Vision plays a very critical role in human interaction with the environment, and any disturbance in this visual system can significantly affect the quality of life. Refractive errors are among the most common visual disorders worldwide, with myopia being one of the most prevalent form, particularly among students and young adults. Myopia occurs when parallel rays of light entering the eye are focused in front of the retina due to elongation of the eyeball or excessive refractive power of the cornea or lens. This further leads to blurred distance vision and may also influence visual processing mechanisms in the brain (1).

Visual Evoked Potentials (VEPs) are electrophysiological responses generated in the visual cortex following visual stimulation. They are widely used to evaluate the functional integrity of the visual pathway from the retina through the optic nerve, optic chiasma, optic tract, lateral geniculate body, optic radiations, and ultimately the occipital cortex (2). The most commonly studied components of VEP are the N75, P100, and N135 waves. Among these, the P100 component is particularly very significant because it shows minimal inter-subject variability and provides reliable information regarding visual pathway conduction (3).

Previous studies had suggested that refractive errors such as myopia may influence VEP parameters, particularly latency and amplitude (4). Increased latency may indicate delayed conduction in the visual pathway, whereas reduced amplitude may reflect decreased neural responsiveness or reduced signal strength reaching the visual cortex (5).

Medical students represent a population at high risk for refractive errors due to prolonged near work, digital screen exposure, and academic stress (6). Despite the high prevalence of myopia in this group, limited studies have evaluated its effect on electrophysiological visual responses.

Therefore, the present study was conducted to assess the impact of refractive error (myopia) on Visual Evoked Potential parameters among medical students and to explore whether VEP can serve as an objective marker for visual pathway changes associated with refractive errors. Aims of the to evaluate the effect of refractive error on Visual Evoked Potential (VEP) parameters in medical students.

MATERIALS AND METHODS

Study Design - Cross-sectional study.

Study Setting – Neurophysiology Lab in the Department of Physiology in collaboration with the Department of Ophthalmology, Shri Shankaracharya Institute of Medical Sciences, Bhilai.

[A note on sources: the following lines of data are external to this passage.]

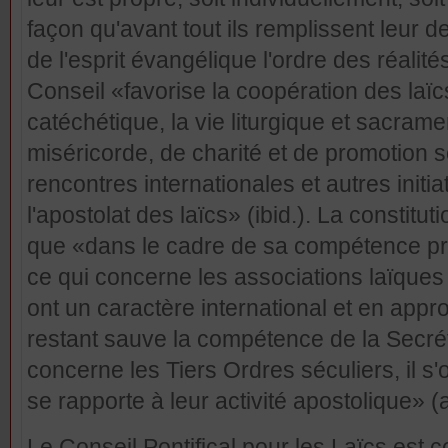
façon qu'avant tout ils remplissent leur d
de l'esprit évangélique l'ordre des réalité
Conseil «favorise la coopération des laïc
catéchétique, la vie liturgique et sacrame
miséricorde, de charité et de promotion so
rencontres internationales et autres initi
l'apostolat des laïcs» (ibid.). La constitu
que «dans le cadre de sa compétence prop
ce qui concerne les associations laïques d
ont un caractère international et en appr
restant sauve la compétence de la Secréta
concerne les Tiers Ordres séculiers, il 
se rapporte à leur activité apostolique» (a
Le Conseil Pontifical pour les Laïcs est c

Study Population - Medical students aged 18 years and above.

Sample Size - Total sample size: 50 subjects

•                  Control group (Normal vision): 25 participants

•                  Study group (Myopia): 25 participants

Inclusion Criteria

•                  Medical students aged ≥18 years

•                  Individuals willing to participate

•                  Subjects with normal vision or diagnosed myopia

Exclusion Criteria

•                  History of ocular disease other than refractive error

•                  Neurological disorders affecting visual pathways

•                  Use of medications affecting visual or neural function

Ethical Considerations

Ethical clearance was obtained from the Institutional Ethics Committee. Written informed consent was obtained from all participants prior to the study.

VEP Recording Procedure

Visual Evoked Potentials were recorded using a computerized VEP system (Allengers Scorpio) under standardized conditions. Prior Appointments & Instructions were given. Participants were seated comfortably in a dimly lit room to minimize visual distractions. Pattern reversal stimuli were presented on a monitor positioned at 1 meter from the participant .Electrodes were placed according to the International 10–20 EEG system:Active electrode: Occipital region (Oz), Reference electrode: Fz, Ground electrode: Cz.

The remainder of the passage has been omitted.